### Data supplied

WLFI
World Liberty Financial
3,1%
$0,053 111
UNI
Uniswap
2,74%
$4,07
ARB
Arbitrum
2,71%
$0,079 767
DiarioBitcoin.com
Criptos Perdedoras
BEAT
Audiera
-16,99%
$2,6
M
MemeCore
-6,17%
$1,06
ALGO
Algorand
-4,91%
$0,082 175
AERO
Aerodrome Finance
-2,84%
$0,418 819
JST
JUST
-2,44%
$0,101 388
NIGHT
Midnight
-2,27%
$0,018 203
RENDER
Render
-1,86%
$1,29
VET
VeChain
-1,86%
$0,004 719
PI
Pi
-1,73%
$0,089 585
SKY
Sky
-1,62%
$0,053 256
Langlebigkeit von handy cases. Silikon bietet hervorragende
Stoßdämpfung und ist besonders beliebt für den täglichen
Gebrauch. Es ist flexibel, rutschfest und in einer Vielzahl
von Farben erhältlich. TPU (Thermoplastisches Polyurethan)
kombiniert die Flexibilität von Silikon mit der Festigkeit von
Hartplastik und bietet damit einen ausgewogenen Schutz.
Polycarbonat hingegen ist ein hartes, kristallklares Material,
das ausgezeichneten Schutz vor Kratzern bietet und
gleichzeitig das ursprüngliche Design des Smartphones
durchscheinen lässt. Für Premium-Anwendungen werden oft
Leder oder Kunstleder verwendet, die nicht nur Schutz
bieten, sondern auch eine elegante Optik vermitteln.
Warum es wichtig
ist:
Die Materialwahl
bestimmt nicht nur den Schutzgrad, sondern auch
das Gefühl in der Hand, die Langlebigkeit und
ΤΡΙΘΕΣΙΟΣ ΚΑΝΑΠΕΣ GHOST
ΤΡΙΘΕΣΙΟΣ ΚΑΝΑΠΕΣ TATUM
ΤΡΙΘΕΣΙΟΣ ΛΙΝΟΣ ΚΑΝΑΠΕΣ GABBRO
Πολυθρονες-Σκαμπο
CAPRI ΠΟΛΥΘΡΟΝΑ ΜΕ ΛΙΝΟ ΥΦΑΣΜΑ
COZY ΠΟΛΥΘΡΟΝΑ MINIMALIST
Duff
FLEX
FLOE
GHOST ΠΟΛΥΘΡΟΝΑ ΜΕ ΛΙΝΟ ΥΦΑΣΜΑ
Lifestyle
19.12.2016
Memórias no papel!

### Problem statement
Transcribe every entry in the listing, word for word.

### Answer space
WLFI
World Liberty Financial
3,1%
$0,053 111
UNI
Uniswap
2,74%
$4,07
ARB
Arbitrum
2,71%
$0,079 767
DiarioBitcoin.com
Criptos Perdedoras
BEAT
Audiera
-16,99%
$2,6
M
MemeCore
-6,17%
$1,06
ALGO
Algorand
-4,91%
$0,082 175
AERO
Aerodrome Finance
-2,84%
$0,418 819
JST
JUST
-2,44%
$0,101 388
NIGHT
Midnight
-2,27%
$0,018 203
RENDER
Render
-1,86%
$1,29
VET
VeChain
-1,86%
$0,004 719
PI
Pi
-1,73%
$0,089 585
SKY
Sky
-1,62%
$0,053 256
Langlebigkeit von handy cases. Silikon bietet hervorragende
Stoßdämpfung und ist besonders beliebt für den täglichen
Gebrauch. Es ist flexibel, rutschfest und in einer Vielzahl
von Farben erhältlich. TPU (Thermoplastisches Polyurethan)
kombiniert die Flexibilität von Silikon mit der Festigkeit von
Hartplastik und bietet damit einen ausgewogenen Schutz.
Polycarbonat hingegen ist ein hartes, kristallklares Material,
das ausgezeichneten Schutz vor Kratzern bietet und
gleichzeitig das ursprüngliche Design des Smartphones
durchscheinen lässt. Für Premium-Anwendungen werden oft
Leder oder Kunstleder verwendet, die nicht nur Schutz
bieten, sondern auch eine elegante Optik vermitteln.
Warum es wichtig
ist:
Die Materialwahl
bestimmt nicht nur den Schutzgrad, sondern auch
das Gefühl in der Hand, die Langlebigkeit und
ΤΡΙΘΕΣΙΟΣ ΚΑΝΑΠΕΣ GHOST
ΤΡΙΘΕΣΙΟΣ ΚΑΝΑΠΕΣ TATUM
ΤΡΙΘΕΣΙΟΣ ΛΙΝΟΣ ΚΑΝΑΠΕΣ GABBRO
Πολυθρονες-Σκαμπο
CAPRI ΠΟΛΥΘΡΟΝΑ ΜΕ ΛΙΝΟ ΥΦΑΣΜΑ
COZY ΠΟΛΥΘΡΟΝΑ MINIMALIST
Duff
FLEX
FLOE
GHOST ΠΟΛΥΘΡΟΝΑ ΜΕ ΛΙΝΟ ΥΦΑΣΜΑ
Lifestyle
19.12.2016
Memórias no papel!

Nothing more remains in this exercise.